Dün sabah Çin’den gelen teşvik paketi, akabinde ise akşam saatlerinde ABD’den gelen zayıf tüketici güveni, küresel mali piyasaların günü oldukça iyimser bir şekilde tamamlamasına neden oldu. ABD ekonomisinde tüketimin büyük bir payı olduğu düşünülürse, zayıf tüketici güveni, FED’in Kasım ayında da 50 baz puan faiz indirim ihtimalini kuvvetlendirdi. Bu sabah itibariyle, vadeli faiz kontratları, yılın son iki toplantısına yönelik toplam 75 baz puan faiz indirimi ön görürken, 7 Kasım olağan FED toplantısına yönelik 50 baz puan faiz indirimine %60 ihtimal tanınıyor.

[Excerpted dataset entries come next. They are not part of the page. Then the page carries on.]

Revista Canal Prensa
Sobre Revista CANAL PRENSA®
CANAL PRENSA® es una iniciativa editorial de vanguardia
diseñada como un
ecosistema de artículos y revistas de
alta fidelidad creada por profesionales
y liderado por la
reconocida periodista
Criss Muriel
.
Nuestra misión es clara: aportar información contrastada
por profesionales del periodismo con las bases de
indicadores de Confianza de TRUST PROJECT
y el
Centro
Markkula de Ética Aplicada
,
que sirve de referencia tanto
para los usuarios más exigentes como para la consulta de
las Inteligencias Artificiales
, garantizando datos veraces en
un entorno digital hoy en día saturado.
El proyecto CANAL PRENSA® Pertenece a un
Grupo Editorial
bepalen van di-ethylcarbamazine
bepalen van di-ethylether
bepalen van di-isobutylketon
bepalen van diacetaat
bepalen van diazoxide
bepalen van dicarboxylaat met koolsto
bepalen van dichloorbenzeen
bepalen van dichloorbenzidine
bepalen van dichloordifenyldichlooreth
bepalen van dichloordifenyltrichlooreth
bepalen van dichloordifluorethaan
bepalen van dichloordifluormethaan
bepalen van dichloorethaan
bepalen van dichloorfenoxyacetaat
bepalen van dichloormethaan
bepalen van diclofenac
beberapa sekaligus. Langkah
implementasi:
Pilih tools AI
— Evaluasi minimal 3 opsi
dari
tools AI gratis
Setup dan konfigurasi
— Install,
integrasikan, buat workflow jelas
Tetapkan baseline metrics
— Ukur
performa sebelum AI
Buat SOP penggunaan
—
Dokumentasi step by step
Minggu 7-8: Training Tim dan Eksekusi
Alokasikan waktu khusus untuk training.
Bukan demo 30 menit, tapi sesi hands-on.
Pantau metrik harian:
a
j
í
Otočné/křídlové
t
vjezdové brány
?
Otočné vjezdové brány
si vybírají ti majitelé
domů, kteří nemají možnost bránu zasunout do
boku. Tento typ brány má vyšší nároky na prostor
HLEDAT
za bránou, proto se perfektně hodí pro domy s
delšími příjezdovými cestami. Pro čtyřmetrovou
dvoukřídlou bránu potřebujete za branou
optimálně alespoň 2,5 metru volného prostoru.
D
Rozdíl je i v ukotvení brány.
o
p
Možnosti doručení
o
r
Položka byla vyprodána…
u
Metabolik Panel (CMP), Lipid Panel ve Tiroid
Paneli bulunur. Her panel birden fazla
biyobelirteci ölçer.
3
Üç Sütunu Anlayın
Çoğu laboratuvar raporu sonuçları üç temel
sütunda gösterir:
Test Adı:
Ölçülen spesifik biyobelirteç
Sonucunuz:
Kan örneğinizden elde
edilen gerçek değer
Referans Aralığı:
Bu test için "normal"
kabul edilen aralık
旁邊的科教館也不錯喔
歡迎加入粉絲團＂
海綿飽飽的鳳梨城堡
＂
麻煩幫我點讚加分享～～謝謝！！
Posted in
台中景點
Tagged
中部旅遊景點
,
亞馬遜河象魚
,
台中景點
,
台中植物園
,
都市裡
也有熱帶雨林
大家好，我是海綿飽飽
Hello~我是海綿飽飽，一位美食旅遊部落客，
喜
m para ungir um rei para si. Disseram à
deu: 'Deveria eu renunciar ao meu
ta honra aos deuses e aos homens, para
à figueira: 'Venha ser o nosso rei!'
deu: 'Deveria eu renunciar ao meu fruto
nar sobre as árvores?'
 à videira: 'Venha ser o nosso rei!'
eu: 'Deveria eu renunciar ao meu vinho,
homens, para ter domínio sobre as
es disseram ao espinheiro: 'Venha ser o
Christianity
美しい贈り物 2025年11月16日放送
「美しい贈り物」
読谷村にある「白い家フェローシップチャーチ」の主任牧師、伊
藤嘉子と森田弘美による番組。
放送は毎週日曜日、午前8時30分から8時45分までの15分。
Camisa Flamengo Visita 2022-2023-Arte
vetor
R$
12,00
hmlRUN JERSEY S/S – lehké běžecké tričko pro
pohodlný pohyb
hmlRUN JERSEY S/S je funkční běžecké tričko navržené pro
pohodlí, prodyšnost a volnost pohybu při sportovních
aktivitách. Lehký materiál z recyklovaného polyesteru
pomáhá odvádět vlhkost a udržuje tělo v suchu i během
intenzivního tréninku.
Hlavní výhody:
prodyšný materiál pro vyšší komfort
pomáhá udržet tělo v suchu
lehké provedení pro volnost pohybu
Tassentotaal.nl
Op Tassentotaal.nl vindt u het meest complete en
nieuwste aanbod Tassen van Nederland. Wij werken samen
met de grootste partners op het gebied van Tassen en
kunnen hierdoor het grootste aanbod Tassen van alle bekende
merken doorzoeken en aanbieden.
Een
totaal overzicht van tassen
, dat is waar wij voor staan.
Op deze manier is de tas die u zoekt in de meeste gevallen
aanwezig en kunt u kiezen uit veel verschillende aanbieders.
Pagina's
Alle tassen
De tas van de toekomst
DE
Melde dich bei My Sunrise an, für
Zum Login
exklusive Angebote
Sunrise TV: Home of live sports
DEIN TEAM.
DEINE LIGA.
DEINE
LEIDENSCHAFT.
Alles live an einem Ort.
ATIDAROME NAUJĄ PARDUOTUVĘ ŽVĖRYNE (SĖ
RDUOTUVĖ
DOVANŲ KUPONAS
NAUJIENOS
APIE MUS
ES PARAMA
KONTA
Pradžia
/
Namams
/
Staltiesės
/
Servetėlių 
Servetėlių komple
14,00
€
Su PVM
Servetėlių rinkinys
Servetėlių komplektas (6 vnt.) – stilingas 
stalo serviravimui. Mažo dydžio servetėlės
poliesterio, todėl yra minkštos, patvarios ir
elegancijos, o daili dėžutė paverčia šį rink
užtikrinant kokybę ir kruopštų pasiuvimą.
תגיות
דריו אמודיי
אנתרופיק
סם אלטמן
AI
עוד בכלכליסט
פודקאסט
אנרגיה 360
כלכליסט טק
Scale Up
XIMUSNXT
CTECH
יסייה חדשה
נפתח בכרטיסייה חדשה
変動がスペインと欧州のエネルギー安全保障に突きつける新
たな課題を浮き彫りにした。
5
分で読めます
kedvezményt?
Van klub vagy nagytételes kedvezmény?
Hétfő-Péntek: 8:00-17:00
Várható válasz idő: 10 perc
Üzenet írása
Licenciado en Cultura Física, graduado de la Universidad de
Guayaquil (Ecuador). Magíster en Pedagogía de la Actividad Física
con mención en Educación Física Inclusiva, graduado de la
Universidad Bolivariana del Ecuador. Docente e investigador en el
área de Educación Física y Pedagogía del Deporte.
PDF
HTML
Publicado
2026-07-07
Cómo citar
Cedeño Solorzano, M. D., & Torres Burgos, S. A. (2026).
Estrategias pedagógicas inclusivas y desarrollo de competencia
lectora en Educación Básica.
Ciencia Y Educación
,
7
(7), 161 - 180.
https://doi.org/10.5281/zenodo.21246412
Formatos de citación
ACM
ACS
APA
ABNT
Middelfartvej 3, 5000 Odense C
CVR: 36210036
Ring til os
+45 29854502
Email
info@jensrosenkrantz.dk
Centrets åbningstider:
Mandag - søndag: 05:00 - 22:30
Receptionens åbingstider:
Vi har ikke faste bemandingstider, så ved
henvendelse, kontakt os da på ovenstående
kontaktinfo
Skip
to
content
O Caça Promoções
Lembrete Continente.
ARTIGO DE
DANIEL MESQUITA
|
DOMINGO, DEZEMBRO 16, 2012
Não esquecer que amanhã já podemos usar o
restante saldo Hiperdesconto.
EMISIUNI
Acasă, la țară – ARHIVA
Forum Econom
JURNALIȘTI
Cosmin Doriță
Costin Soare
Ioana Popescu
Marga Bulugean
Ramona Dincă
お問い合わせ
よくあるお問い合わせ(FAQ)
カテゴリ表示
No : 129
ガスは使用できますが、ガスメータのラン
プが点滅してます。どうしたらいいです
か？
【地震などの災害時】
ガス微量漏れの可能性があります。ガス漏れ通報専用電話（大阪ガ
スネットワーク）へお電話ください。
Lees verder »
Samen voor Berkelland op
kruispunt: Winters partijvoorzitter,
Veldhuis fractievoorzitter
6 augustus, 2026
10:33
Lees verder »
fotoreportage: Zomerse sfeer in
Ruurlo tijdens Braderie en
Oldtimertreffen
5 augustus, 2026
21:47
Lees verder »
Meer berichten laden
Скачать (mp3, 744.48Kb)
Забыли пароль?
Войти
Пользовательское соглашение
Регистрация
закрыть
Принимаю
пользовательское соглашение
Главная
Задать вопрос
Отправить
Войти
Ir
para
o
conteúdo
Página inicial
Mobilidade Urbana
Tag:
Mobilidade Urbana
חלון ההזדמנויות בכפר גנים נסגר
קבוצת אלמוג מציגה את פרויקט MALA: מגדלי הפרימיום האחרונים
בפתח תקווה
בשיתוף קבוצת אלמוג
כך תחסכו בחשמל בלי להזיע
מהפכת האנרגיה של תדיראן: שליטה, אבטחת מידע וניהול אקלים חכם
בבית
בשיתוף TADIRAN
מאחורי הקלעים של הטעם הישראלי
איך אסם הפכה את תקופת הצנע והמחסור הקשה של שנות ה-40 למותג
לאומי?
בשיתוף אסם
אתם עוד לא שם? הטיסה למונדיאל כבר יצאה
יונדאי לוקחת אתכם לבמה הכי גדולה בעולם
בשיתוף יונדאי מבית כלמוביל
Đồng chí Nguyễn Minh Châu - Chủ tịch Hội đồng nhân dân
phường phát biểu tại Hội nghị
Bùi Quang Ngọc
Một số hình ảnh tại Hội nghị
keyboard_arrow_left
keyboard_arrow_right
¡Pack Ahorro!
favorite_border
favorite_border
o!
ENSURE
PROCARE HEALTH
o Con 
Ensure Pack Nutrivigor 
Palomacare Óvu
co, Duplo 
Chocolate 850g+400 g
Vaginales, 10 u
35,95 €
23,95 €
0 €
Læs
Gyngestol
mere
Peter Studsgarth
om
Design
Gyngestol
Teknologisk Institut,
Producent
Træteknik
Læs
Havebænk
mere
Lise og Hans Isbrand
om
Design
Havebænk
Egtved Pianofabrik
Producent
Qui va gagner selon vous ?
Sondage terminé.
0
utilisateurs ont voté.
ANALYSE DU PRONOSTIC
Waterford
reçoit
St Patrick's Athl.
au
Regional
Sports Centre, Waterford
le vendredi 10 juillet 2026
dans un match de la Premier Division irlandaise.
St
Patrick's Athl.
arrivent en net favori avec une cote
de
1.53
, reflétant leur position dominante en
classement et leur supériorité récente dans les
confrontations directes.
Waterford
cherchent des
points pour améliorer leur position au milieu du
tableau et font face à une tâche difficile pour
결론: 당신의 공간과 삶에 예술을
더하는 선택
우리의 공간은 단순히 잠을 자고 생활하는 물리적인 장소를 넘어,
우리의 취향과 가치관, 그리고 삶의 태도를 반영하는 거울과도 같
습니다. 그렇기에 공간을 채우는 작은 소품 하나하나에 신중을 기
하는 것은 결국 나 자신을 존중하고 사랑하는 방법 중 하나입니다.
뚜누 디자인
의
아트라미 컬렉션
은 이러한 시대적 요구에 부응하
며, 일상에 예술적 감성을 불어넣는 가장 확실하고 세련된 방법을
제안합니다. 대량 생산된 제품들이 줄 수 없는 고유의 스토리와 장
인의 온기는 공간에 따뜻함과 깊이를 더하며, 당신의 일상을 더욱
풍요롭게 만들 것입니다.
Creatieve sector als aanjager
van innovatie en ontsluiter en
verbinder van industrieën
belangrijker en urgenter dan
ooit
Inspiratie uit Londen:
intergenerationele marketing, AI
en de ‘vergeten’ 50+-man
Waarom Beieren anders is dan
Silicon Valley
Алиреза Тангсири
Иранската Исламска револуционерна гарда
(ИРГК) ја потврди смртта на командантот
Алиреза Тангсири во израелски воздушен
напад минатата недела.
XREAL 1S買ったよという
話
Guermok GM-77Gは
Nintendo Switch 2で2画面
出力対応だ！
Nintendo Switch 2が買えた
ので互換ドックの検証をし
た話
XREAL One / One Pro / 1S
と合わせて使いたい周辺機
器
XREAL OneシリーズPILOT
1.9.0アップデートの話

ABD borsaları geceyi hafif de olsa yükselişe tamamlarken, yeni gün başlangıcında pasifiğin diğer ucunda iyimserliğin korunduğunu görüyoruz. Dünyanın büyüme motoru hatta fabrikası konumunda olan Çin’de açıklanan teşvik paketinin gücünü arkasında alan Şangay borsası %2,3 yükselirken (son iki günde %7 yükseldi) genele yayılmış bir iyimserliğin hâkim olduğunu belirtmemiz gerekiyor. Mali piyasaların gündeminde her ne kadar Cuma günü açıklanacak ve FED’in favori enflasyon göstergesi olan PCE verisi büyük bir heyecanla takip edilirken, bugünün menüsünde ise ABD’de yeni konut satışları bulunuyor. Reuters/Ipsos anketine göre, Demokrat Başkan Yardımcısı Harris, 5 Kasım ABD başkanlık seçimlerini kazanma yarışında Cumhuriyetçi aday Trump’ın %7 önünde yer alıyor (%47 – %40).